3.2 Characterization of Cu-MOR catalysts
In order to identify the copper species present on the Cu-MOR catalysts, we employed a comprehensive array of techniques for sample characterization, including XRF, XRD, H2-TPR, UV-Vis, XPS, and HRTEM. The elemental composition of Si, Al, and Cu in the Cu-MOR catalysts was quantified using XRF, and the results are shown in Table S2. The Si/Al ratio of the purchased commercial MOR zeolite is approximately 17, and the Si/Al ratio of the Cu-MOR samples oscillates around this value. The Cu/Al ratio of the Cu-MOR samples increases slowly with increasing number of ion exchanges. Conversely, for the samples prepared via wetness impregnation, the Cu/Al ratio significantly rises with increasing Cu loading. Correlating these findings with the catalytic performance depicted in Figure 1, a volcano-type trend emerges, highlighting an optimal Cu loading range of ca. 2-4 wt%. The effects of Cu loading on the specific surface area and pore volume of MOR zeolite was investigated using N2-physisorption, and the results are also shown in Table S2. The specific surface area and pore volume of the Cu-MOR samples exhibit a slight decrease with increasing number of ion exchange cycles, primarily attributed to the higher presence of Cu species. Conversely, for the Cu-MOR samples prepared by wetness impregnation, a substantial decrease in specific surface area and pore volume is observed with increasing Cu loading. This drop may be attributed to the presence of CuO particles on the MOR support. The adsorption and desorption curves of MOR and Cu-MOR samples are depicted in Figure S2, illustrating that the MOR support is a typical microporous material with a microporous volume of 0.18 cm3g-1. The grain size and morphology of the MOR support and Cu-MOR IE-3 catalyst were characterized by SEM, as shown in Figure S3. It is evident that the grain size of the MOR zeolite is approximately 250 nm, and both the grain size and morphology of the MOR zeolite remain unchanged after Cu loading.

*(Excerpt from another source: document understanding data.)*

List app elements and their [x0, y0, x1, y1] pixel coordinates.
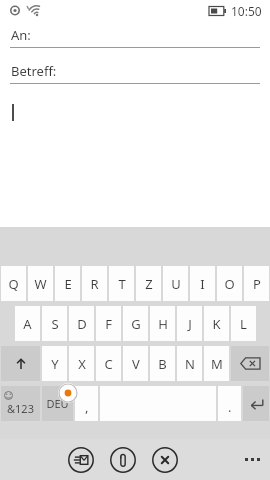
- staticText: X: [78, 355, 86, 373]
- button[interactable]: Betreff:: [0, 58, 270, 94]
- staticText: R: [90, 275, 99, 293]
- staticText: G: [131, 315, 141, 333]
- button[interactable]: More options: [245, 458, 260, 461]
- staticText: M: [211, 355, 223, 373]
- button[interactable]: F: [96, 306, 121, 341]
- button[interactable]: T: [109, 266, 134, 301]
- staticText: C: [104, 355, 113, 373]
- staticText: Z: [145, 275, 153, 293]
- button[interactable]: Q: [1, 266, 26, 301]
- staticText: B: [158, 355, 167, 373]
- staticText: J: [188, 315, 192, 333]
- staticText: E: [64, 275, 72, 293]
- button[interactable]: Y: [42, 346, 67, 381]
- button[interactable]: Shift: [1, 346, 40, 381]
- button[interactable]: Send: [66, 445, 96, 475]
- staticText: K: [212, 315, 221, 333]
- staticText: I: [200, 275, 205, 293]
- button[interactable]: I: [190, 266, 215, 301]
- button[interactable]: Backspace: [231, 346, 269, 381]
- button[interactable]: O: [217, 266, 242, 301]
- staticText: U: [171, 275, 181, 293]
- button[interactable]: S: [42, 306, 67, 341]
- staticText: ,: [85, 398, 89, 416]
- button[interactable]: M: [204, 346, 229, 381]
- staticText: &123: [7, 401, 34, 416]
- button[interactable]: B: [150, 346, 175, 381]
- button[interactable]: L: [231, 306, 256, 341]
- staticText: Y: [51, 355, 59, 373]
- button[interactable]: X: [69, 346, 94, 381]
- button[interactable]: Attach: [108, 445, 138, 475]
- button[interactable]: G: [123, 306, 148, 341]
- button[interactable]: K: [204, 306, 229, 341]
- button[interactable]: .: [218, 386, 241, 421]
- staticText: L: [240, 315, 247, 333]
- button[interactable]: DEU: [42, 386, 73, 421]
- button[interactable]: Z: [136, 266, 161, 301]
- button[interactable]: J: [177, 306, 202, 341]
- staticText: W: [34, 275, 47, 293]
- button[interactable]: Close: [150, 445, 180, 475]
- staticText: S: [51, 315, 59, 333]
- button[interactable]: N: [177, 346, 202, 381]
- staticText: Betreff:: [11, 62, 57, 80]
- staticText: DEU: [46, 396, 69, 411]
- staticText: A: [23, 315, 32, 333]
- button[interactable]: U: [163, 266, 188, 301]
- staticText: T: [118, 275, 126, 293]
- staticText: D: [77, 315, 87, 333]
- staticText: P: [253, 275, 261, 293]
- staticText: F: [105, 315, 112, 333]
- staticText: N: [185, 355, 195, 373]
- button[interactable]: W: [28, 266, 53, 301]
- button[interactable]: [0, 94, 270, 128]
- button[interactable]: Enter: [243, 386, 269, 421]
- button[interactable]: P: [244, 266, 269, 301]
- button[interactable]: E: [55, 266, 80, 301]
- button[interactable]: An:: [0, 22, 270, 58]
- button[interactable]: ,: [75, 386, 98, 421]
- button[interactable]: V: [123, 346, 148, 381]
- staticText: An:: [11, 26, 31, 44]
- button[interactable]: D: [69, 306, 94, 341]
- staticText: V: [132, 355, 140, 373]
- staticText: .: [228, 398, 232, 416]
- staticText: Q: [8, 275, 19, 293]
- button[interactable]: &123: [1, 386, 40, 421]
- button[interactable]: R: [82, 266, 107, 301]
- staticText: O: [224, 275, 235, 293]
- staticText: H: [158, 315, 168, 333]
- button[interactable]: A: [15, 306, 40, 341]
- button[interactable]: H: [150, 306, 175, 341]
- button[interactable]: C: [96, 346, 121, 381]
- staticText: 10:50: [231, 3, 262, 19]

Figures 2a and 2b present the XRD patterns of the MOR support and Cu-MOR catalysts, synthesized through ion exchange and wetness impregnation methods, respectively. All samples exhibit well-defined diffraction peaks corresponding to MOR zeolite, indicating the preservation of the MOR lattice structure during the preparation process. In Figure 2a, the XRD patterns of Cu-MOR catalysts prepared by ion exchange reveal an absence of characteristic diffraction peaks associated with CuO, Cu2O, or Cu, suggesting that copper species are highly dispersed on MOR.17 In contrast, in Figure 2b, the XRD patterns of Cu-MOR catalysts prepared by wetness impregnation display distinct diffraction peaks of CuO (111) and CuO (-111). The intensities of these peaks increase proportionally with higher Cu loadings, indicating the formation of larger CuO particles at elevated Cu loadings.